Yüksek Topukları ilk okuyan kadın olarak Ayşe Arman, kitabın kendisinde bıraktığı etkiyi şöyle özetliyor: "Son zamanlarda okuduğum en eğlenceli şeydi; Yüksek Topuklar. Pes dedim pes! Bir erkek nasıl olur da kadınları bu kadar haince, yılanca, dahice, alçakça gözlemlemiş ve döktürmüş olabilir... Hafif ve akıcı bir dille yazılmış. Bir tarafıyla Sex and the City ve Friends dizisi gibi (Türkiye'de kadınların çoğu zaten bu dizilerdeki gibi yaşıyor ya!) Bir de bol bol dedikodu malzemesi var. O kimdi, bu kimdi diye konuşacağız.."
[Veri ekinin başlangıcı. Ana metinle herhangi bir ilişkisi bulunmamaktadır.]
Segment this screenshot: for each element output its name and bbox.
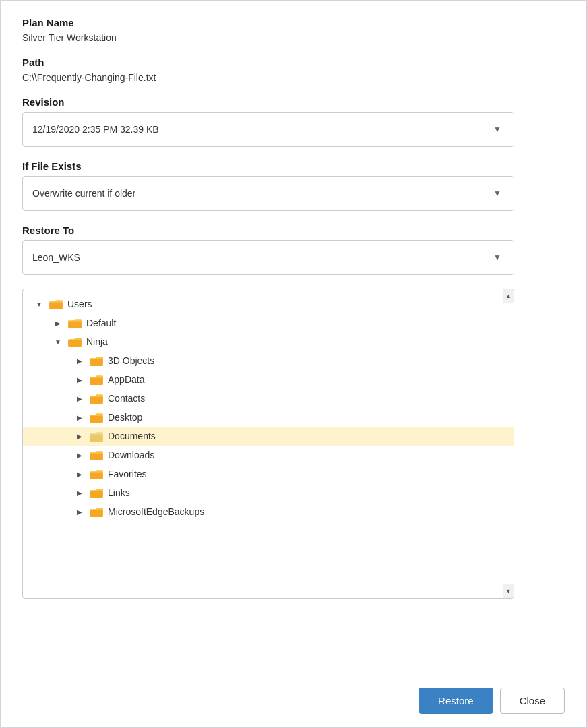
close-button[interactable]: Close: [500, 688, 565, 714]
svg-rect-11: [90, 509, 103, 517]
tree-item-favorites[interactable]: ▶ Favorites: [23, 464, 514, 483]
restore-to-chevron-icon: ▼: [491, 251, 504, 264]
tree-chevron-default[interactable]: ▶: [53, 317, 63, 329]
svg-rect-10: [90, 490, 103, 498]
folder-icon-default: [67, 317, 82, 329]
tree-item-default[interactable]: ▶ Default: [23, 313, 514, 332]
tree-label-ninja: Ninja: [86, 336, 108, 347]
path-value: C:\\Frequently-Changing-File.txt: [22, 72, 565, 83]
folder-icon-appdata: [89, 373, 104, 386]
path-label: Path: [22, 57, 565, 68]
tree-label-documents: Documents: [108, 431, 156, 442]
tree-item-documents[interactable]: ▶ Documents: [23, 427, 514, 446]
svg-rect-3: [90, 358, 103, 366]
restore-to-label: Restore To: [22, 224, 565, 236]
dialog-body: Plan Name Silver Tier Workstation Path C…: [1, 1, 586, 674]
tree-label-favorites: Favorites: [108, 468, 147, 479]
tree-chevron-documents[interactable]: ▶: [74, 430, 85, 442]
svg-rect-2: [68, 339, 82, 347]
folder-icon-favorites: [89, 468, 104, 480]
path-group: Path C:\\Frequently-Changing-File.txt: [22, 57, 565, 83]
restore-to-value: Leon_WKS: [32, 252, 479, 263]
restore-to-separator: [485, 247, 485, 268]
if-file-exists-chevron-icon: ▼: [491, 187, 504, 200]
tree-label-appdata: AppData: [108, 374, 144, 385]
tree-chevron-3dobjects[interactable]: ▶: [74, 355, 85, 367]
svg-rect-1: [68, 320, 82, 328]
tree-chevron-contacts[interactable]: ▶: [74, 392, 85, 404]
tree-item-contacts[interactable]: ▶ Contacts: [23, 389, 514, 408]
dialog: Plan Name Silver Tier Workstation Path C…: [0, 0, 587, 728]
tree-label-default: Default: [86, 317, 116, 328]
tree-label-contacts: Contacts: [108, 393, 145, 404]
tree-item-downloads[interactable]: ▶ Downloads: [23, 446, 514, 464]
scrollbar-up-arrow[interactable]: ▲: [503, 289, 514, 303]
revision-select[interactable]: 12/19/2020 2:35 PM 32.39 KB ▼: [22, 112, 514, 147]
plan-name-label: Plan Name: [22, 17, 565, 28]
svg-rect-0: [49, 301, 63, 309]
tree-label-microsoftedgebackups: MicrosoftEdgeBackups: [108, 506, 204, 517]
folder-icon-desktop: [89, 411, 104, 423]
if-file-exists-label: If File Exists: [22, 160, 565, 172]
revision-label: Revision: [22, 96, 565, 108]
svg-rect-8: [90, 452, 103, 460]
folder-icon-contacts: [89, 392, 104, 404]
folder-icon-microsoftedgebackups: [89, 506, 104, 518]
tree-chevron-favorites[interactable]: ▶: [74, 468, 85, 480]
revision-group: Revision 12/19/2020 2:35 PM 32.39 KB ▼: [22, 96, 565, 147]
folder-icon-documents: [89, 430, 104, 442]
svg-rect-9: [90, 471, 103, 479]
plan-name-value: Silver Tier Workstation: [22, 32, 565, 43]
restore-to-group: Restore To Leon_WKS ▼: [22, 224, 565, 275]
folder-icon-3dobjects: [89, 355, 104, 367]
tree-chevron-microsoftedgebackups[interactable]: ▶: [74, 506, 85, 518]
restore-button[interactable]: Restore: [419, 688, 493, 714]
tree-chevron-users[interactable]: ▼: [34, 298, 44, 310]
tree-label-downloads: Downloads: [108, 450, 154, 460]
tree-item-ninja[interactable]: ▼ Ninja: [23, 332, 514, 351]
svg-rect-4: [90, 377, 103, 385]
restore-to-select[interactable]: Leon_WKS ▼: [22, 240, 514, 275]
tree-chevron-desktop[interactable]: ▶: [74, 411, 85, 423]
tree-scroll[interactable]: ▼ Users▶ Default▼ Ninja▶ 3D Objects▶ App…: [23, 289, 514, 598]
tree-item-users[interactable]: ▼ Users: [23, 295, 514, 313]
tree-item-appdata[interactable]: ▶ AppData: [23, 370, 514, 389]
tree-group: ▲ ▼ Users▶ Default▼ Ninja▶ 3D Objects▶ A…: [22, 289, 565, 599]
folder-icon-users: [49, 298, 63, 310]
folder-icon-downloads: [89, 449, 104, 461]
if-file-exists-group: If File Exists Overwrite current if olde…: [22, 160, 565, 211]
svg-rect-5: [90, 396, 103, 404]
svg-rect-7: [90, 433, 103, 442]
dialog-footer: Restore Close: [1, 674, 586, 727]
revision-chevron-icon: ▼: [491, 123, 504, 136]
svg-rect-6: [90, 415, 103, 423]
tree-item-microsoftedgebackups[interactable]: ▶ MicrosoftEdgeBackups: [23, 502, 514, 521]
tree-item-desktop[interactable]: ▶ Desktop: [23, 408, 514, 427]
if-file-exists-value: Overwrite current if older: [32, 188, 479, 199]
if-file-exists-select[interactable]: Overwrite current if older ▼: [22, 176, 514, 211]
tree-label-desktop: Desktop: [108, 412, 142, 423]
scrollbar-down-arrow[interactable]: ▼: [503, 584, 514, 598]
revision-value: 12/19/2020 2:35 PM 32.39 KB: [32, 124, 479, 135]
tree-chevron-downloads[interactable]: ▶: [74, 449, 85, 461]
tree-item-3dobjects[interactable]: ▶ 3D Objects: [23, 351, 514, 370]
tree-chevron-ninja[interactable]: ▼: [53, 336, 63, 348]
plan-name-group: Plan Name Silver Tier Workstation: [22, 17, 565, 43]
tree-label-3dobjects: 3D Objects: [108, 355, 154, 366]
tree-item-links[interactable]: ▶ Links: [23, 483, 514, 502]
tree-container[interactable]: ▲ ▼ Users▶ Default▼ Ninja▶ 3D Objects▶ A…: [22, 289, 514, 599]
folder-icon-links: [89, 487, 104, 499]
revision-separator: [485, 119, 485, 140]
tree-chevron-links[interactable]: ▶: [74, 487, 85, 499]
tree-label-users: Users: [67, 299, 92, 309]
tree-label-links: Links: [108, 487, 130, 498]
if-file-exists-separator: [485, 183, 485, 204]
folder-icon-ninja: [67, 336, 82, 348]
tree-chevron-appdata[interactable]: ▶: [74, 373, 85, 386]
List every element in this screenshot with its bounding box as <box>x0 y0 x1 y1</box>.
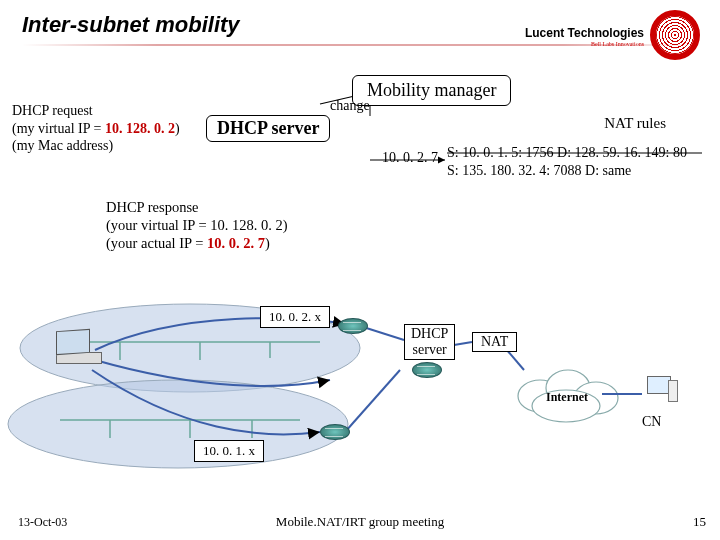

Kahramanların dişil oyunları
Murathan Mungan, son dönem romanlarında kadınları konu alan iki yazar, Ahmet Altan ve Orhan Pamuk'la arasındaki farkı şöyle anlatıyor:'Ben kadınları içeriden anlatabiliyorum. Sanki bir kadın yazar gibi anlatabildiğini düşünüyorum.' Kitabı henüz okuyamadığımız için yazarın bu iddasındaki gerçeklik payını bilemiyoruz. Ama edindiğimiz izlenim; Murathan Mungan kitabına konu olarak gerçekten de Ayşe Arman'ın vurguladığı gibi pembe dizi kahramanı kadınları seçtiği yönünde. Zira kitabında bol bol kadınların dişil oyunlarına(?) yer vermiş. Kadınlar arasındaki gizli bir düello izlenimi uyandıran bu dişil oyunları şöyle anlatmış yazar:
"Kendini çok iyi hissediyorsun, hazırlanmışsın, bir yere gideceksin. Bir kadın arkadaşın sana "Aaa diplerin gelmiş" diyor. Yada en masum haliyle, 'Sen biraz kilo mu aldın? Ya da üzerindekiler mi seni öyle gösteriyor?" Dişil oyunlar, küçük çelmeler bunlar. Erkek bunu ya görmez ya da söylemez. Zaten zeka, mutsuzluk, hayattan hakkını alamamak zamanla insanda kötülüğe dönüşür. Ben çok acımış kadın görüyorum etrafımda.." Yazarın bu gözleminden anlıyoruz ki, hayattan hakkını alamadığını düşünen mutsuz kadınlar bunun acısını hemcinslerinden çıkarır. Yani aslında biz kadınlar, diğer kadınların açıklarını yakalamak için uğraşan dedektifleriz, ancak erkekler hiç böyle şeylerle uğraşmazlar. Bundan alıyoruz ki, Murathan Mungan'ın kahramanlarını kurgularken, gözlemlediği kadınlar yazarın da belirttiği gibi sadece etrafında gördüğü ya da görmek istediği gibi kadınlar. Yani Murathan Mungan "Elimi hafifçe içlerine sokup, kadınların kalplerine dokundum derken," kendisi açısından oldukça iyimser bir genelleme yapmış.
"Bir kadın kadar kötü"
Kitabı ilk okuyan kişi olarak meslektaşlarına nanik yapma şansına erişen Ayşe Arman kitabı öyle beğenmiş öyle beğenmiş ki, yazarı için "bir kadın kadar kötü olabilir" şeklinde bir övgüde bulunuyor. Aman sakın yanlış anlamayalım, Ayşe Arman iyi bir şey söylemeye çalışıyor; 'Bir kadın kadar kötü olmak' çok iyi tespit yapmak anlamına geliyormuş. Murathan Mungan bu kitabı yazma amacına yani bizi eğlendirme başarısına anlaşılan kısa zamanda ulaşacak. Zira kadınlar zavallı erkekleri parça pinçik ediyor, yazara göre toplumsal şiddetin kadın gramerinde yer almaması kadının erkeklerle ilişkisini başka bir şiddet grameriyle gerçekleştirmesine neden oluyormuş. Bu yüzden dile ve gündelik hayat oyunlarına daha yatkınmışız. Yani kurguya ve entrikaya..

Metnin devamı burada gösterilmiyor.